An expert on Micronesia doubts that a push from Chuuk to break away from the Federated States of Micronesia will actually happen.
There is an independence push coming from some of the leaders of Chuuk, one of the four island states that make up the FSM.
Director of the East West Center, Pacific Islands Development Programme, Jerry Finin, said it could be borne out of a sense that the central government played too larger role in the funding of state activities and that independence might provide a greater level of autonomy.
He said even if a referendum in Chuuk went in favour of breaking away, it was not clear whether it was something that the central government would allow.

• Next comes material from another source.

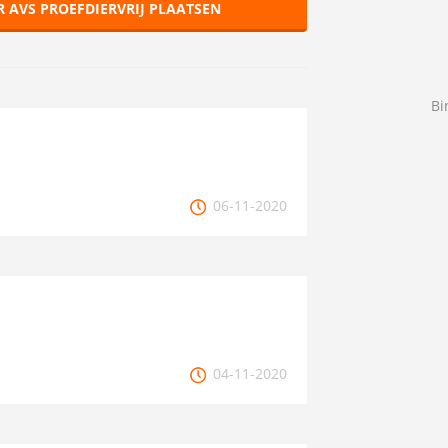
R AVS PROEFDIERVRIJ PLAATSEN
Bi
06-11-2020
04-11-2020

"It also would have implications for the Free Association Relationship with the United States and there is some question as to whether the United States would continue its Free Association relations with another independent country in Micronesia. So a host of questions but I think it's unlikely to happen."
Jerry Finin believed in the long-term FSM is in a much better position if all four states stick together.
Independence from FSM could back-fire on Chuuk state
Mr Fini said leaders in Chuuk need to think about the long-term implications of potentially breaking away from the Federated States of Micronesia.
He said there are perceptions that some aren't happy with their share of benefits from FSM's Compact of Free Association with the US.
But he said on the other hand it's questionable as to whether the Chuuk would be in a better position if they did break away.
"All of this is sort of speculative at the moment and I think that it will garner a lot of attention both from the national government of the Federated States of Micronesia as well as from the US government but over the long-term FSM is I think in a much better position by staying together with the four states."
The four states in the nation include: Pohnpei (with the FSM's capital city in Palikir), Kosrae, Chuuk, and Yap.